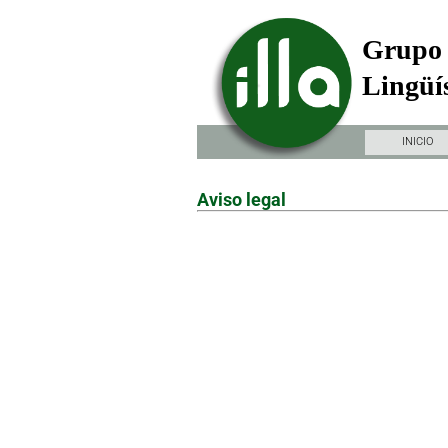
Grupo 
Lingüís
INICIO
Aviso legal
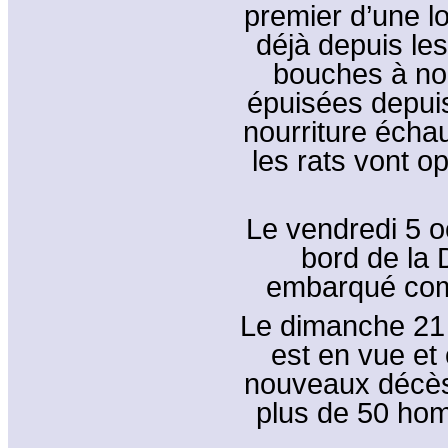
premier d’une l
déjà depuis le
bouches à nour
épuisées depuis
nourriture écha
les rats vont 
Le vendredi 5 
bord de la 
embarqué com
Le dimanche 21 o
est en vue et 
nouveaux décès.
plus de 50 hom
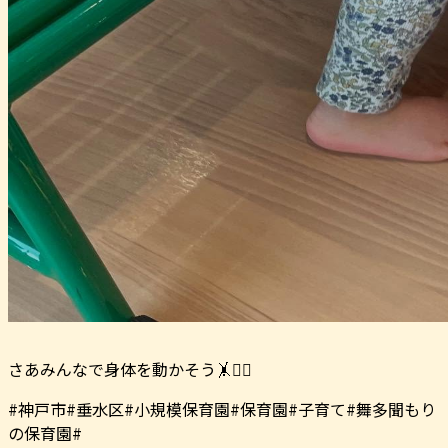
さあみんなで身体を動かそう🤸🤸‍♀️
#神戸市#垂水区#小規模保育園#保育園#子育て#舞多聞もり
の保育園#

++++++++++

In the copy, omit the pictures and give every line of the data exactly.

Response area.
Grupo 
Lingüís
INICIO
Aviso legal
premier d’une l
déjà depuis le
bouches à nour
épuisées depuis
nourriture écha
les rats vont 
Le vendredi 5 
bord de la 
embarqué com
Le dimanche 21 o
est en vue et 
nouveaux décès.
plus de 50 hom
さあみんなで身体を動かそう🤸🤸‍♀️
#神戸市#垂水区#小規模保育園#保育園#子育て#舞多聞もり
の保育園#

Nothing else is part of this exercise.